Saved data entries
▼

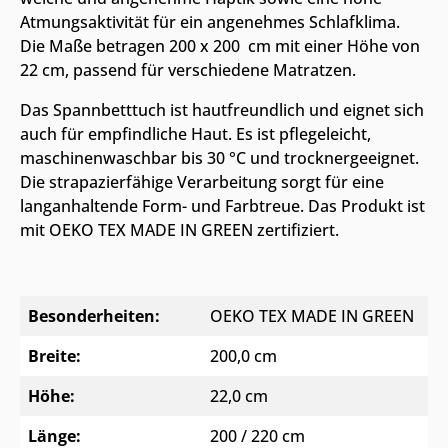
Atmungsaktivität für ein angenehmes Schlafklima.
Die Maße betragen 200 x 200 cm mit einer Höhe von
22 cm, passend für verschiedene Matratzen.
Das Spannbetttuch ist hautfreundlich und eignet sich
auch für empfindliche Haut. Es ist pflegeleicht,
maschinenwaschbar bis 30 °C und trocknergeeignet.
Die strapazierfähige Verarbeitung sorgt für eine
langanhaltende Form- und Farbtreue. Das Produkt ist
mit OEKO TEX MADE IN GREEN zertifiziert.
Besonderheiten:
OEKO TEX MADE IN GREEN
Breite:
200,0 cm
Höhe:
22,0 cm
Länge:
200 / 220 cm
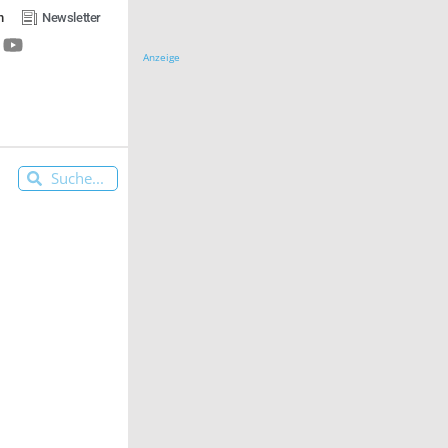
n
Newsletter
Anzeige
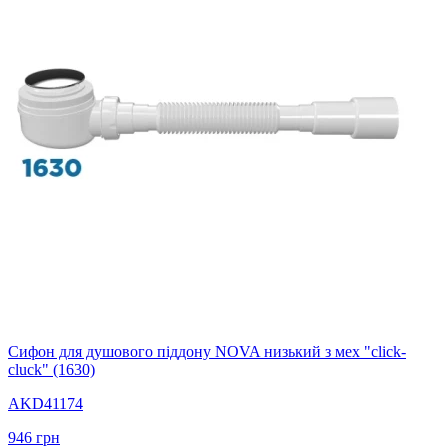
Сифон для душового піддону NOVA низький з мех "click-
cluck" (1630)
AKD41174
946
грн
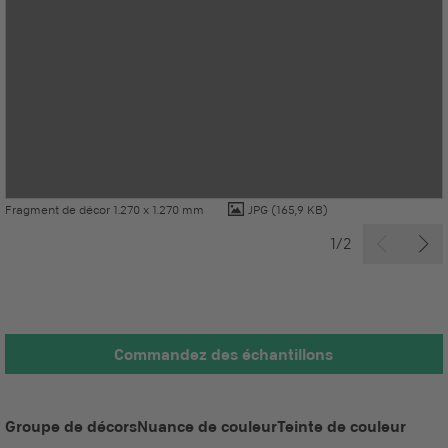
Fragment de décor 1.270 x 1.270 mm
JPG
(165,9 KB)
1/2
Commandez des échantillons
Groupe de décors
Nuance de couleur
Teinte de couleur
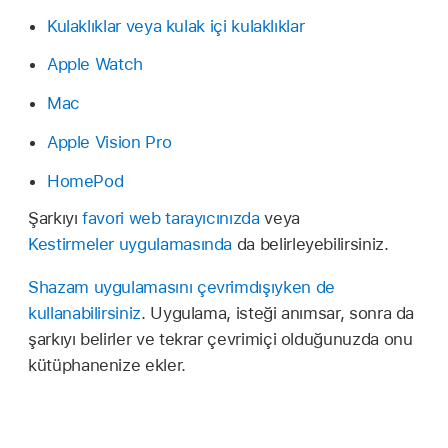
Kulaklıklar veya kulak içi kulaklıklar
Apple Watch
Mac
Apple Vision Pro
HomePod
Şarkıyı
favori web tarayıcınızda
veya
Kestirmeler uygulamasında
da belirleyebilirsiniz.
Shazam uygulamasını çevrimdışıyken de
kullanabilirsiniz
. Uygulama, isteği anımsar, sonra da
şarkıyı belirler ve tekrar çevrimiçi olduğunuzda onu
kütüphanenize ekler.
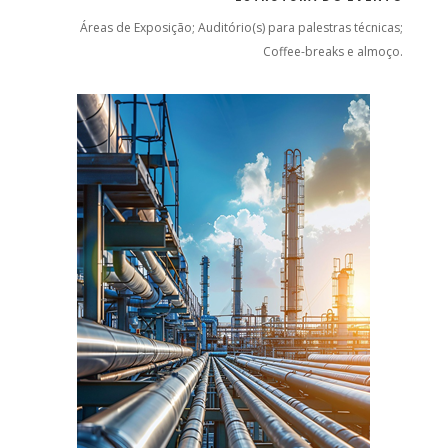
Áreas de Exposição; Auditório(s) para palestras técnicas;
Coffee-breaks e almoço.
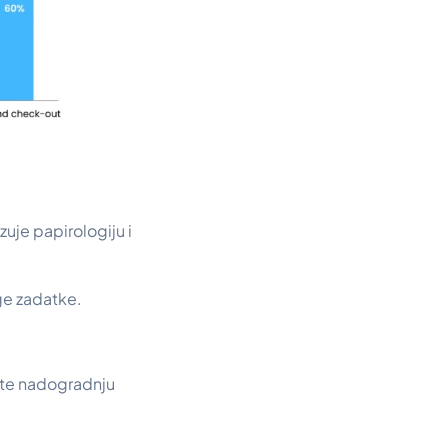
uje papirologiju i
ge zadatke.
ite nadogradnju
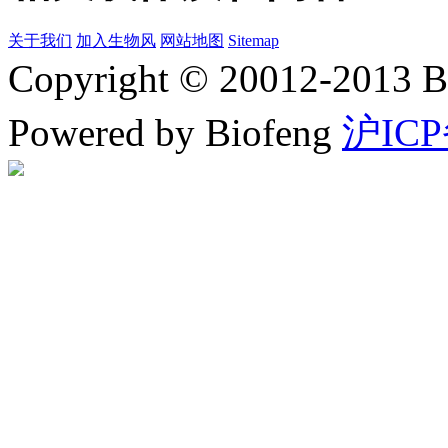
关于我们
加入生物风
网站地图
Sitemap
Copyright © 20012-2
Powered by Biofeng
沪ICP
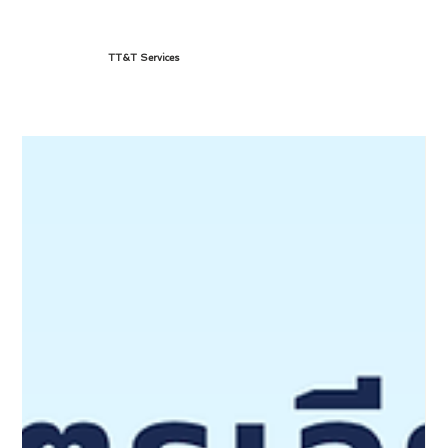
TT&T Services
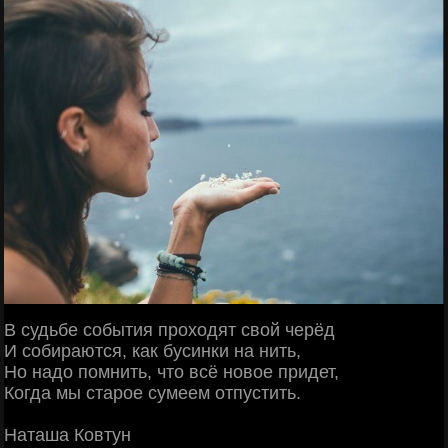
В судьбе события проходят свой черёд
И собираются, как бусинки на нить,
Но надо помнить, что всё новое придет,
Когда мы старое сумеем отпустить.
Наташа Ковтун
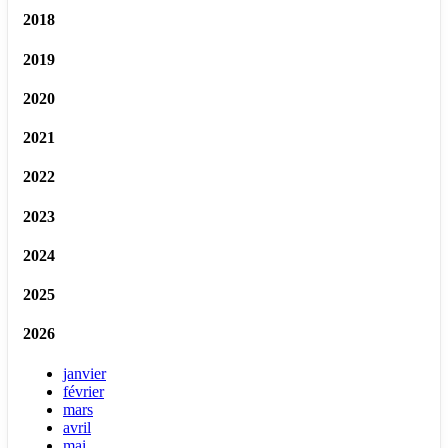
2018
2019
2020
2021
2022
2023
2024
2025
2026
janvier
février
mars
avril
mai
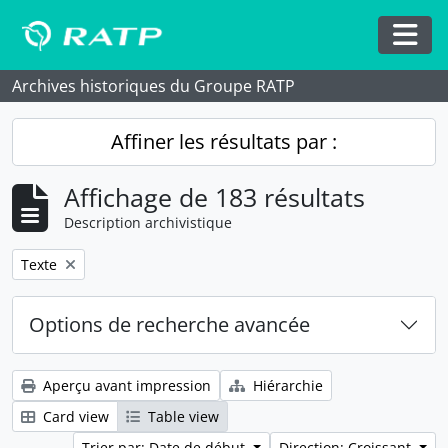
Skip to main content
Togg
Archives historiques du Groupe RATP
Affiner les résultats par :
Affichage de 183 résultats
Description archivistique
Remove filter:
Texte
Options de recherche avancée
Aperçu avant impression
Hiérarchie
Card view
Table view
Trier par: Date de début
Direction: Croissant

▲

(Work item): Filtering the entries above by the word "Groupe", copy each line that matches.

(Solution):
Groupe de décors
Archives historiques du Groupe RATP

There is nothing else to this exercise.